Simple proof of concept application to illustrate the usage of 2 different workflow technologies in MassTransit with a saga state machine and Temporal in combination with a Double Entry Accounting and Treasury system.
A double entry accounting system is often used in bookkeeping and represents the movement of funds between accounts. These fund movements are represented as debits and credits in a journal entry, each of which is recorded in an append only ledger.

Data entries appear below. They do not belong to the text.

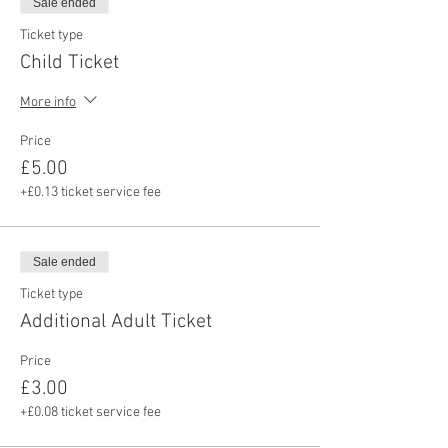
Sale ended
Ticket type
Child Ticket
More info
Price
£5.00
+£0.13 ticket service fee
Sale ended
Ticket type
Additional Adult Ticket
Price
£3.00
+£0.08 ticket service fee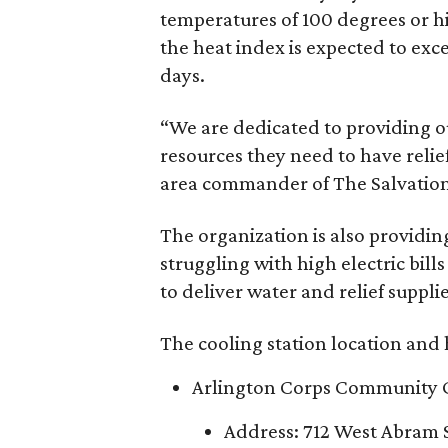
temperatures of 100 degrees or h
the heat index is expected to exc
days.
“We are dedicated to providing o
resources they need to have reli
area commander of The Salvation 
The organization is also providing 
struggling with high electric bil
to deliver water and relief suppli
The cooling station location and 
Arlington Corps Community 
Address: 712 West Abram S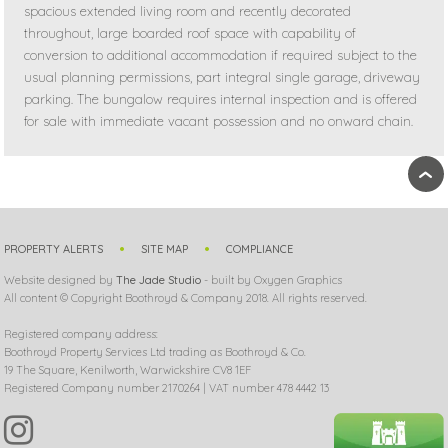
spacious extended living room and recently decorated
throughout, large boarded roof space with capability of
conversion to additional accommodation if required subject to the
usual planning permissions, part integral single garage, driveway
parking. The bungalow requires internal inspection and is offered
for sale with immediate vacant possession and no onward chain.
›
PROPERTY ALERTS
SITE MAP
COMPLIANCE
Website designed by
The Jade Studio
- built by Oxygen Graphics
All content © Copyright Boothroyd & Company 2018. All rights reserved.
Registered company address:
Boothroyd Property Services Ltd trading as Boothroyd & Co.
19 The Square, Kenilworth, Warwickshire CV8 1EF
Registered Company number 2170264 | VAT number 478 4442 13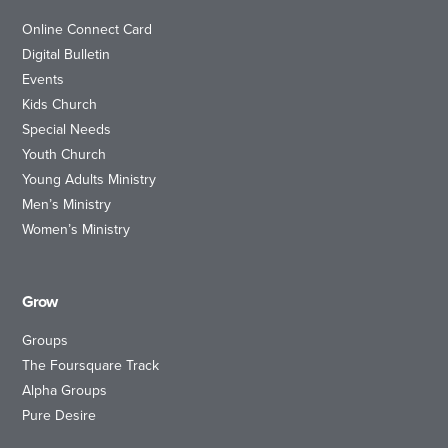
Online Connect Card
Digital Bulletin
Events
Kids Church
Special Needs
Youth Church
Young Adults Ministry
Men’s Ministry
Women’s Ministry
Grow
Groups
The Foursquare Track
Alpha Groups
Pure Desire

Double entry accounting system generally consists of
- Chart of accounts
- Journal entries to represent business transactions or the movement of funds to the accounts
- General append only Ledger showing each of the debits and credits
In and double entry accounting system, all movements of funds are represented as debits or credits to accounts in, one of the categories in the Chart of Accounts list below.
A chart of accounts (COA) includes all accounts categorised by either
- Assets (A)
- Expenses (E)
- Liabilities (L)
- Equity (C)
- Income (I)
In the poc, a default list of example accounts for each category were seeded, but more can be added.
A business transaction (a journal entry) includes at least 1 x source and 1 x destination account and an amount such that the following equation always balances:
Assets (A) + Expenses (E) = Liabilities (L) + Equity (C) + Income (I)
- Debits represents money flowing into an account
- Credits represents money flowing out of an account
The General ledger is an append only account of all debits and credits to the accounts that form part of all the journal entries. It provides a read only account of what happend during each leg of a journal entry and is often used to find irregularities or unexpected balances in the accounts.
For the purpose of this poc we will implement the following transaction workflow which are defined by the following states, events and commands:
The allowed transaction states are:
CreatedApprovedProcessedCompletedCancelledFailed
These states can be changed by these events/activities
TransactionCreatedTransactionSucceededTransactionApprovedTransactionProcessedTransactionLegConfirmedTransactionCancelledTransactionFailedTransactionRetriedTransactionStatusRequested
There are also these commands/signals that get fired from the statemachine
ApproveTransactionProcessTransactionDebitAccountCreditAccountConfirmTransactionConfirmTransactionLegCancelTransactionFailTransactionRetryTransactionUpdateTransactionStatus
MassTransit is an open-source distributed application framework for .NET that provides a consistent abstraction on top of the supported message transports. The interfaces provided by MassTransit reduce message-based application complexity and allow developers to focus their effort on adding business value.
Sagas and State Machines is nothing more that a technology that keeps track of the state of a long running distributed task or transaction in providing reliable, durable, event-driven workflow orchestration
The poc uses an in-memory state machine, but can be extended to persist the states to a datastore.
To get started with MassTransit, add MassTransit.Azure.ServiceBus.Core package to your project.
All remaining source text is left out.